Given data

=== Begin Enclosure ===

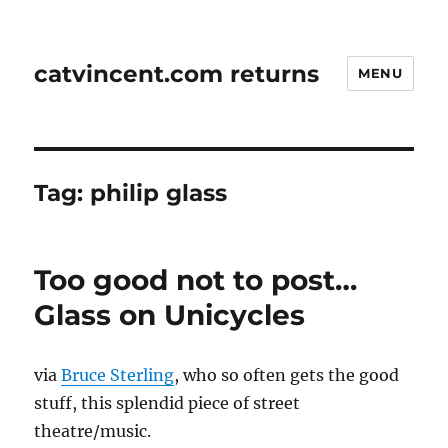
catvincent.com returns
MENU
Tag:
philip glass
Too good not to post…
Glass on Unicycles
via
Bruce Sterling
, who so often gets the good
stuff, this splendid piece of street
theatre/music.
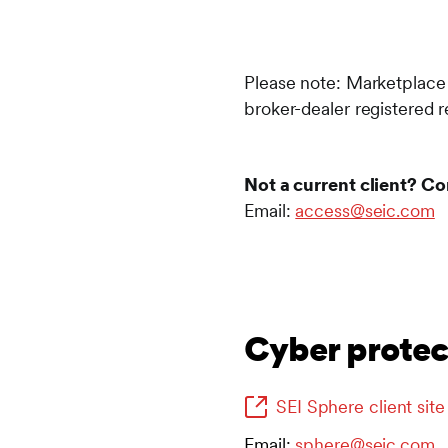
Please note: Marketplace a
broker-dealer registered 
Not a current client? Co
Email:
access@seic.com
Cyber protect
SEI Sphere client site
Email:
sphere@seic.com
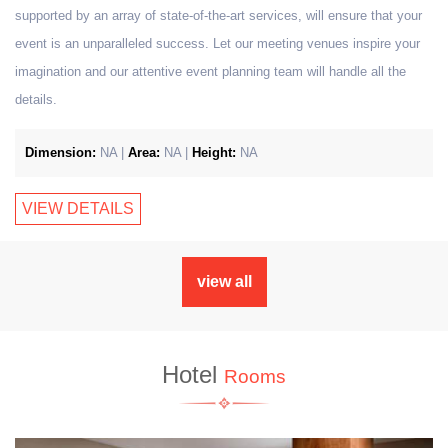
supported by an array of state-of-the-art services, will ensure that your
event is an unparalleled success. Let our meeting venues inspire your
imagination and our attentive event planning team will handle all the
details.
Dimension:
NA |
Area:
NA |
Height:
NA
VIEW DETAILS
view all
Hotel
Rooms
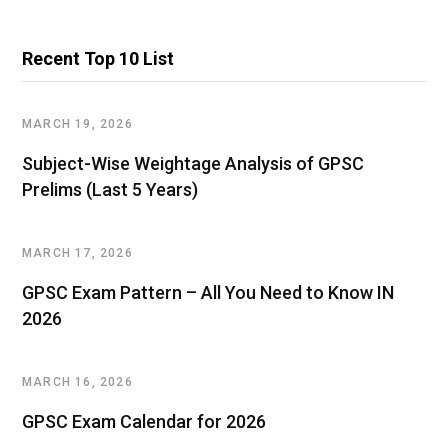
Recent Top 10 List
MARCH 19, 2026
Subject-Wise Weightage Analysis of GPSC
Prelims (Last 5 Years)
MARCH 17, 2026
GPSC Exam Pattern – All You Need to Know IN
2026
MARCH 16, 2026
GPSC Exam Calendar for 2026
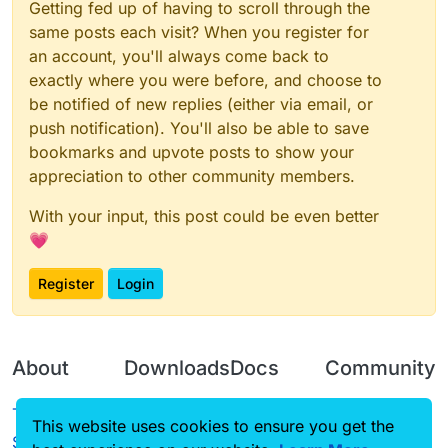
Getting fed up of having to scroll through the
same posts each visit? When you register for
an account, you'll always come back to
exactly where you were before, and choose to
be notified of new replies (either via email, or
push notification). You'll also be able to save
bookmarks and upvote posts to show your
appreciation to other community members.
With your input, this post could be even better
💗
Register
Login
About
Downloads
Docs
Community
Terms of
Releases
Tutorials
Forum
This website uses cookies to ensure you get the
Service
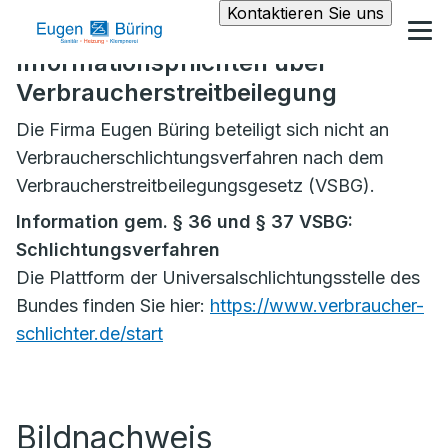
Kontaktieren Sie uns
Informationspflichten über
Verbraucherstreitbeilegung
Die Firma Eugen Büring beteiligt sich nicht an
Verbraucherschlichtungsverfahren nach dem
Verbraucherstreitbeilegungsgesetz (VSBG).
Information gem. § 36 und § 37 VSBG:
Schlichtungsverfahren
Die Plattform der Universalschlichtungsstelle des
Bundes finden Sie hier:
https://www.verbraucher-
schlichter.de/start
Bildnachweis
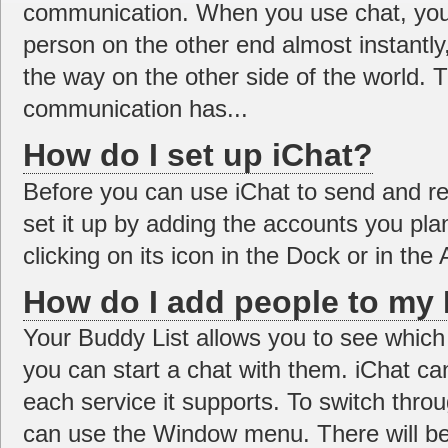
communication. When you use chat, you
person on the other end almost instantly,
the way on the other side of the world. 
communication has...
How do I set up iChat?
Before you can use iChat to send and r
set it up by adding the accounts you pl
clicking on its icon in the Dock or in the A
How do I add people to my 
Your Buddy List allows you to see which 
you can start a chat with them. iChat can 
each service it supports. To switch throu
can use the Window menu. There will be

=== End Enclosure ===

Your assignment
If the word "other" is on a line above, return that line.

Written solution
appreciation to other community members.
person on the other end almost instantly,
the way on the other side of the world. 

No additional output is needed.